In the light of recent events, namely the Cambridge Analytica scandal, the conversation regarding the value of data has never been more present in everyday conversation. Data is a new commodity, considered the oil of the digital era. Like the oil industry, many are calling the big tech companies to be broken up like Standard Oil. Big giant’s services are largely free to the public – you are paying by handing over more and more data.
As in previous centuries with oil and railways, antitrust authorities need to asked to move from the industrial era into the twenty-first century. They need to understand where the value is in data and that the size of a company is not always indicative of value now.

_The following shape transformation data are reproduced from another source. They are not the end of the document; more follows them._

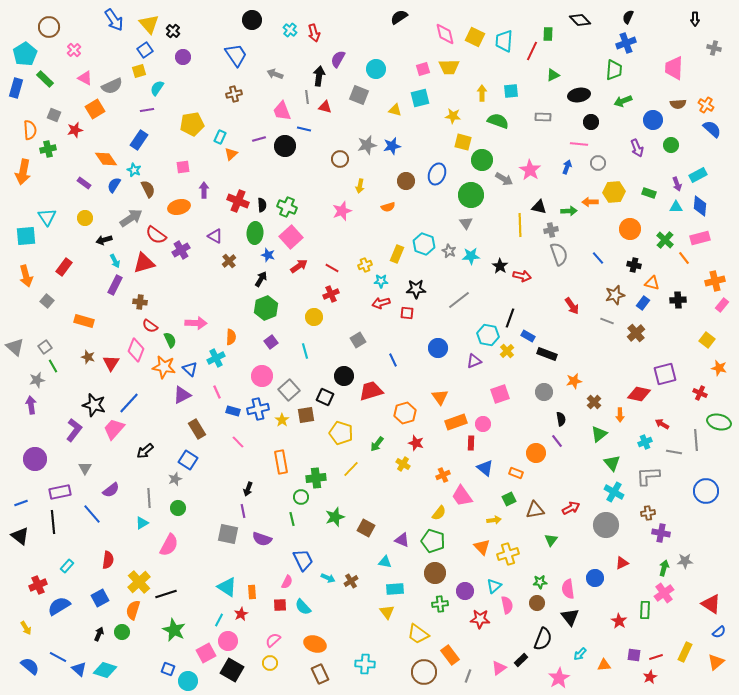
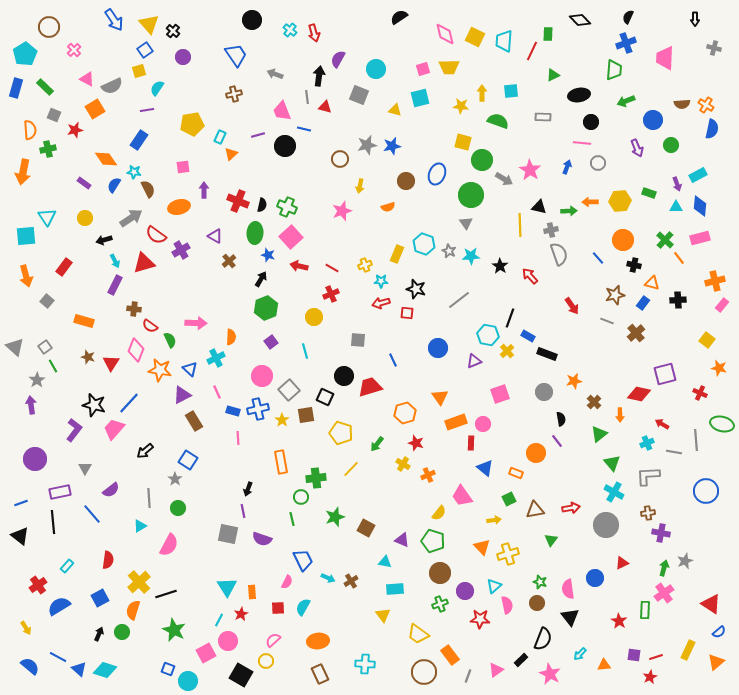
pink trapezoid at (674, 68): moved 9 px left, 10 px up
pink triangle at (85, 78): moved 2 px right, 1 px down
green rectangle at (45, 79): moved 8 px down
green arrow at (623, 101): moved 3 px right
brown semicircle at (678, 104): moved 4 px right
yellow star at (453, 116): moved 8 px right, 10 px up
blue semicircle at (712, 129): rotated 60 degrees clockwise
purple line at (259, 139): moved 1 px left, 4 px up
pink line at (579, 144): moved 3 px right, 1 px up
cyan star at (134, 170): moved 2 px down; rotated 16 degrees counterclockwise
yellow hexagon at (614, 192): moved 6 px right, 9 px down
black semicircle at (262, 205): rotated 16 degrees clockwise
orange circle at (630, 229): moved 7 px left, 11 px down
orange line at (684, 258): moved 5 px left
red arrow at (299, 266): rotated 132 degrees counterclockwise
red arrow at (522, 276): moved 8 px right; rotated 144 degrees counterclockwise
black star at (416, 289): rotated 18 degrees clockwise
brown cross at (140, 302): moved 6 px left, 7 px down
gray square at (358, 340): rotated 35 degrees clockwise
orange star at (164, 367): moved 4 px left, 3 px down
gray star at (37, 380): rotated 21 degrees counterclockwise
red trapezoid at (371, 391): moved 1 px left, 4 px up
green ellipse at (719, 422): moved 3 px right, 2 px down
brown rectangle at (197, 429): moved 3 px left, 8 px up
pink line at (238, 442): moved 4 px up; rotated 40 degrees clockwise
cyan cross at (645, 442): moved 2 px right, 1 px down
orange cross at (443, 475): moved 15 px left
gray star at (175, 479): rotated 16 degrees counterclockwise
red arrow at (571, 508): rotated 18 degrees clockwise
cyan triangle at (142, 523): moved 2 px left, 3 px down
gray star at (685, 561): rotated 21 degrees counterclockwise
brown circle at (435, 573): moved 5 px right
green star at (540, 582): rotated 24 degrees clockwise
red cross at (38, 585): rotated 12 degrees counterclockwise
cyan triangle at (227, 587): rotated 25 degrees clockwise
green cross at (440, 604): rotated 14 degrees counterclockwise
red square at (280, 605): moved 2 px left, 3 px down
cyan semicircle at (303, 607): rotated 72 degrees clockwise
yellow triangle at (387, 612): moved 4 px left, 3 px down
orange ellipse at (315, 644): moved 3 px right, 3 px up; rotated 25 degrees counterclockwise
yellow rectangle at (685, 652): moved 3 px right, 2 px up
yellow circle at (270, 663): moved 4 px left, 2 px up
pink triangle at (499, 668): moved 3 px left, 2 px down
black square at (232, 670): moved 9 px right, 5 px down
pink star at (559, 678): moved 9 px left, 4 px up; rotated 15 degrees counterclockwise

Furthermore, data is a driver of growth and change. Previously data was straightforward and well-defined such as sex, age, income, etc. However, this new economy of data is about analysing real time flows of often unstructured data; streams of photos, data from commutes to work, or data from the hundreds of sensors on airplanes. Everything is becoming a source of data.
There is a move away from using the data for more targeted ads, and with new artificial intelligence or “cognitive” services the data will create more revenue. For instance, computers can now recognize people with 98% accuracy.
With the increasing data sharing between parties, the more one’s privacy is threatened. Therefore, there needs to be more of an ability for users to access their data, and much more control of that data.
In the current climate, data is non-rivalrous, as it can be copied and used by more than one person or algorithm at a time. It is easier to bring data services in house than outsource the work. The issue becomes when data is used for other purpose than agreed on – then confusion occurs regarding who owns said data.
Since data is considered a commodity, users need to be wary about signing up for free services. These services are not “free”. The companies are making their profit off the data that you provide to them by agreeing to their services.
With the introduction of the General Data Protection Regulation (“GDPR”) in May 2018, more stringent rules will be placed on companies in regard to user information and data protection. The GDPR will enable individuals to better control their personal data. The regulation will set standard rules across the EU and guarantees more security for users.
Disclaimer: The information in this article is for information purposes only. The article is not advice and should not be treated as such. The legal points made in this article are for general application only and should not be taken as specific advice for individual use.